Mary Rosenbaum | June 30th, 2009

Here is an article I read in Harvard Business Publishing that articulates the value of having a vision for your life.  If you are building a business or establishing your career, your vision of your life, both personal and professional, impact the choices you make. Your vision encompasses your values and helps establish your goals – your roadmap to where you are going.


What’s Your Vision of the Good Life?

Posted by Christopher Gergen and Gregg Vanourek on August 18, 2008

While world-class organizations craft banner vision statements to inspire their efforts toward success, most people haven’t thought to do so for themselves. As we watch the Olympic Games in Beijing, we are reminded in interview after interview with champion athletes about the importance of envisioning their success, of visualizing their performance flowing perfectly, leading to the medal ceremony and their dreams coming true. Aristotle observed that “the soul never thinks without a picture.”

Creating a compelling vision for our lives — one that includes not just a vision of our professional accomplishments but also a vision for family life, education, health, community engagements, travel, and adventures — can point us in new directions and provide the drive we need to get there. A personal vision statement asks: what do I want to be, do, and contribute in life — and who do I want to share it with?

Some people struggle with the notion of having a vision of the good life because it sounds abstract and distant. Fortunately, authors Richard Leider and David Shapiro have come to the rescue with an elegantly simple definition of the good life: “living in the place you belong, with the people you love, doing the right work — on purpose.”

Keep in mind that vision is different from purpose (a.k.a. “mission”) and goals. Our purpose is our reason for being, and we should think of it as timeless.

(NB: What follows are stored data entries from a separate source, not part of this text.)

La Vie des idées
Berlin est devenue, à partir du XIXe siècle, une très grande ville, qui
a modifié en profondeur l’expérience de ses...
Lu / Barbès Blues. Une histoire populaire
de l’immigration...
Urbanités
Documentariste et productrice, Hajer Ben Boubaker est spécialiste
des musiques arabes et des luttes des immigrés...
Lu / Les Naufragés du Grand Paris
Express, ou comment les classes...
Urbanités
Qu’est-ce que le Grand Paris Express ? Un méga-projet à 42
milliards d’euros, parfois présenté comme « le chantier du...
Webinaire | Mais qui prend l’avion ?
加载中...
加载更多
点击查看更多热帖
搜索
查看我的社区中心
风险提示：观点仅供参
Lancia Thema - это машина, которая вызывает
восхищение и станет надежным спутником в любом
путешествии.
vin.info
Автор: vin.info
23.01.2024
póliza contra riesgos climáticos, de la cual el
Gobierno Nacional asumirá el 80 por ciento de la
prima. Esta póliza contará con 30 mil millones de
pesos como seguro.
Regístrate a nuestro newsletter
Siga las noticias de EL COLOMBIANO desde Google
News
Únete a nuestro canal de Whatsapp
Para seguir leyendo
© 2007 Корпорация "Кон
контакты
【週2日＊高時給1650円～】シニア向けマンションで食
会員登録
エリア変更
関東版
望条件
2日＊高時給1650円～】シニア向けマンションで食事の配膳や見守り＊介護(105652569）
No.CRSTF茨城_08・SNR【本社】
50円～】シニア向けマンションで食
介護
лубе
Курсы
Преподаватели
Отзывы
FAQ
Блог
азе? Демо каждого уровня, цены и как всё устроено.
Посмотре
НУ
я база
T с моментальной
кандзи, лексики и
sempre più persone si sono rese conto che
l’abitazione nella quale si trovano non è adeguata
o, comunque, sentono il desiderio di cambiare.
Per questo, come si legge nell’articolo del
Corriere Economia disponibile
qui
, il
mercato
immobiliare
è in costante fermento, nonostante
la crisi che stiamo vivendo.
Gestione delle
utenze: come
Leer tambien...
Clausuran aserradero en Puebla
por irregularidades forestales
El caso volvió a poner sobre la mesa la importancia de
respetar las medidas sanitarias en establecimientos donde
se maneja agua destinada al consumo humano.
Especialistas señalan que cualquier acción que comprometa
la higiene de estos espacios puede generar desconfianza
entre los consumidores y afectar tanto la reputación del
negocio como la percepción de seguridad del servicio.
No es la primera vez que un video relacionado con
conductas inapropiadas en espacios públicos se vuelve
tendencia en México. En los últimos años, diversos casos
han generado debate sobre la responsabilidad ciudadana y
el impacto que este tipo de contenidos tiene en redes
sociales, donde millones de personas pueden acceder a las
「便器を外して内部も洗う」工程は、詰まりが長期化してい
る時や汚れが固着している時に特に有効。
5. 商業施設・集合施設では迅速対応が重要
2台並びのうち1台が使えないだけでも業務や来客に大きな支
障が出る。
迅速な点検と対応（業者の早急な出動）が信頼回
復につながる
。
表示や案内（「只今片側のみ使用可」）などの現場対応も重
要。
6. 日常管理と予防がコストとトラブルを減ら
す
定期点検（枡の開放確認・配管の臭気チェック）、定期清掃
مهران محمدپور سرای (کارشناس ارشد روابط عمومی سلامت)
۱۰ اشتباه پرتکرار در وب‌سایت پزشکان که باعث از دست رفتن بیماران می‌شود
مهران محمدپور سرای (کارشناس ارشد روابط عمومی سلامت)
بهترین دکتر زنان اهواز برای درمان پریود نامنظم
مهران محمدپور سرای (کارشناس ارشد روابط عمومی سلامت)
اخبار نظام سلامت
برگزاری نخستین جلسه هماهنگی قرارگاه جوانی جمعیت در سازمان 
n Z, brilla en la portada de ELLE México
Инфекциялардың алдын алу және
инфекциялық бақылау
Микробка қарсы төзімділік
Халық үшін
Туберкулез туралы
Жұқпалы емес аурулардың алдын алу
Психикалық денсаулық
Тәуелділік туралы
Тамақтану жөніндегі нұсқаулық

Our goals are the objectives we want to accomplish, and they are best conceived in one- to three-year increments. By contrast, our life vision is a vivid description of what we will do with our lives. It’s best thought of over a decade, or even a lifetime. Our life vision should take our breath away with its audacity. It should roar with passion and set markers for what we plan to do with our days on the planet.

As we craft a vision for our lives, we should ensure that it is:

  • Vivid enough to capture our (and others’) imagination
  • Unbounded by the status quo
  • Aligned with our authentic essence
  • Distant enough that we have to work toward it
  • Clear enough that we can measure our progress against it
  • Broad enough to encompass all the major aspects of our lives (including personal, professional, and relationships)

Note, though, that a good vision will evolve over time. Having a vision can be a catalyzing force in our lives, but we shouldn’t expect that we will travel a linear path from point A to point B to realize it. Sometimes “stuff” happens.

Most importantly, our vision needs to be grounded in who we are. Many people stumble here, neglecting to look inward before projecting outward. Carl Jung says that “Your vision will become clear only when you look into your heart. Who looks outside, dreams. Who looks inside, awakens.” In essence, our vision statement is an authentic rendering of how our purpose and values can play out in the world.


So be bold as you craft your vision of the good life.

Paul Revere’s Ride

Mary Rosenbaum | June 24th, 2009

This is an article I wrote some time ago but thought it is a great way to highlight the importance of having a strong reputation – a strong personal brand. Enjoy.

We have all been hearing about the importance of networking, being knowledgeable and credible in your industry, knowing your target audience, and having a strong compelling message. Whether you’re involved in a job search, growing your own business or franchise, or developing your career, the aforementioned skills are critical to your success. I want to share the following story I read about in Malcolm Gladwell’s book  The Tipping Point.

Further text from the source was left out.